Factoring[8 616 460 799] like 100 years ago

[Albert Chan]

(09-06-2022 04:51 PM)Thomas Puettmann Wrote:  The machine stops if the last digits of \( 8 616 460 799 + n^2 \) is that of a square in all the number systems above. Then the laser beam can pass without obstruction to the photo transistor. You then have to check manually whether \( 8 616 460 799 + n^2 \) actually is a square integer. If it is not, you let the machine continue. If yes, you factor the number as shown in the video.

N = x^2 - y^2

Why test for isSqr(N+y^2), instead of more efficient isSqr(x^2-N) ?

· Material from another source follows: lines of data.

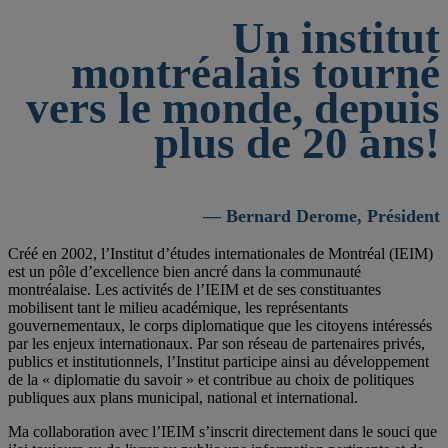
Un institut
montréalais tourné
vers le monde, depuis
plus de 20 ans!
— Bernard Derome, Président
Créé en 2002, l’Institut d’études internationales de Montréal (IEIM)
est un pôle d’excellence bien ancré dans la communauté
montréalaise. Les activités de l’IEIM et de ses constituantes
mobilisent tant le milieu académique, les représentants
gouvernementaux, le corps diplomatique que les citoyens intéressés
par les enjeux internationaux. Par son réseau de partenaires privés,
publics et institutionnels, l’Institut participe ainsi au développement
de la « diplomatie du savoir » et contribue au choix de politiques
publiques aux plans municipal, national et international.
Ma collaboration avec l’IEIM s’inscrit directement dans le souci que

N = 8616460799 = 92880^2 - 3199^2

min(y) = 0
y to be tested = 0 to 3199, or 3200 cases

min(x) = ceil(sqrt(N)) = 92825
x to be tested = 92825 to 92880, or 56 cases

We could limit tested x further ...

mod3: N ≡ -1 = 0 - 1 --> x ≡ 0 (mod 3)
mod8: N ≡ -1 = 0 - 1 --> x ≡ 0 (mod 4)      // odd^2 = (4k±1)^2 ≡ 1 (mod 8)

--> x = 92832 to 92880 step 12, or 5 cases.